# Cooper, The Crocodile-Retriever



## RyFly95 (May 22, 2013)

Hello, our 3.5 Month Golden named Cooper has been giving us plenty of issues

Biting: Clothes, shoes, carpet, hands, feet, legs, etc.

We have tried many things such as: Bitter apple, "Yanking his leash", yelling "No!", combined with giving him something else to play with, or even ignoring him. Nothing seems to work. 

The 3 of us seem to be at our wit's end with him, one moment he is the sweetest thing, and the next he has latched onto your shirt and thrashes about like a crocodile.

Also, he goes on the so-called "rampages" where he gets all riled up, runs around the room and takes great leaps onto the furniture or people, mouth ready to bite.

Basically, the "whole shebang", combined with biting on EVERYTHING IN SIGHT.

What can we do?

Help would be GREATLY APPRECIATED


----------



## OutWest (Oct 6, 2011)

Helloooo, and welcome to GRF, the forum with answers for owners of Golden puppies.  what you've described is very, very typical. GR puppies explore with their mouths. You need to proactively train him that teeth do not ever touch human skin, clothes, etc. and the running around is called zoomies. It's a bit freaky the first time, but it is one of the more wonderful things about a puppy. 

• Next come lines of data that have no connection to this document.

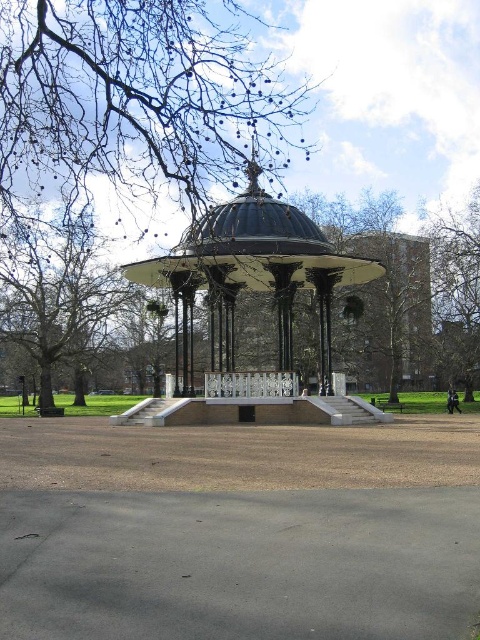 You are standing in the park and want to take a photo of the bandstand. You notice two points marked in the image, point 1 at coordinates point (81, 353) and point 2 at coordinates point (392, 404). Which point is closer to you, the photographer?

Point (81, 353) is closer to you than point (392, 404) because it is further to the viewer in the image.

From the picture: You are a park visitor trying to decide which tree to climb for a better view. The smooth bark tree at upper center and the brown leafy tree at left are both options. Which tree would give you a higher vantage point?

The smooth bark tree at upper center has a greater height compared to the brown leafy tree at left, so it would provide a higher vantage point.

You are standing at the base of the bandstand and looking towards the trees. Which tree, the smooth bark tree at upper center or the brown leafy tree at left, is positioned higher in the image?

The smooth bark tree at upper center is positioned higher in the image than the brown leafy tree at left. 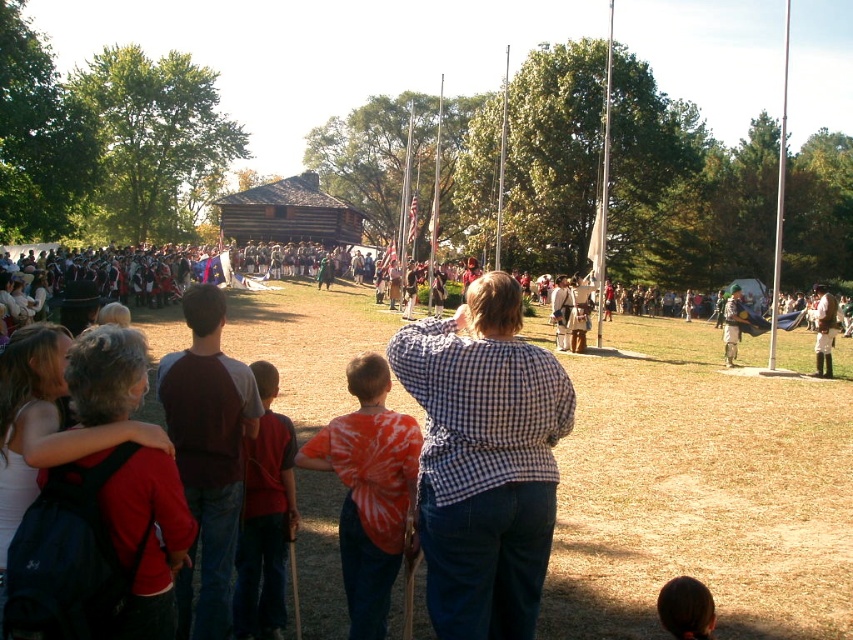 Is point (218, 496) less distant than point (354, 556)?

Yes.

Does brown cotton shirt at center appear over tie-dye shirt at center?

Indeed, brown cotton shirt at center is positioned over tie-dye shirt at center.

Is point (213, 502) positioned after point (357, 442)?

No, (213, 502) is closer to viewer.

The image size is (853, 640). In order to click on brown cotton shirt at center in this screenshot , I will do tap(207, 454).

Can you confirm if brown dry grass at center is positioned above metallic pole at right?

Incorrect, brown dry grass at center is not positioned above metallic pole at right.

Is point (751, 460) more distant than point (770, 349)?

No, (751, 460) is in front of (770, 349).

Where is `brown dry grass at center`? The width and height of the screenshot is (853, 640). brown dry grass at center is located at coordinates (700, 490).

Between tie-dye shirt at center and smooth silver pole at center, which one has more height?

With more height is smooth silver pole at center.

Does point (396, 557) come in front of point (498, 227)?

Yes, point (396, 557) is closer to viewer.

Does point (350, 605) come behind point (498, 220)?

Please search on here for "bite inhibition" and for a training program called "It's yer choice." you will find millions (well maybe not millions  ) of puppy parents have inquired about same. Lots of good advice on here. 

When your little one gets the zoomies, he's exorcising excess energy from his body. It will last for a few minutes and he'll stop by himself. Just get out if the way! I found my dog used to do it most--still does a bit--at the end of the day. 

Welcome to GRF. Hope you'll post some pics of your pup.


----------



## Braccarius (Sep 8, 2008)

I think hockey equipment is on sale now that summer's in... maybe you can get some protective gear. Golden's are a very "mouthy" (as in everything goes into their yap) dog. I worked and worked and worked with Harley, my male who gobbled arms and legs like succulent porkloins and the only thing that worked was age. From 8 weeks to 1 year is a pain, after that you're set.

There are some trainnig things that help such as ignoring the animal completely or redirecting onto toys. When Harley got REALLY wound up I'd always grab a toy and play tug of war. It helped him stop biting me.


----------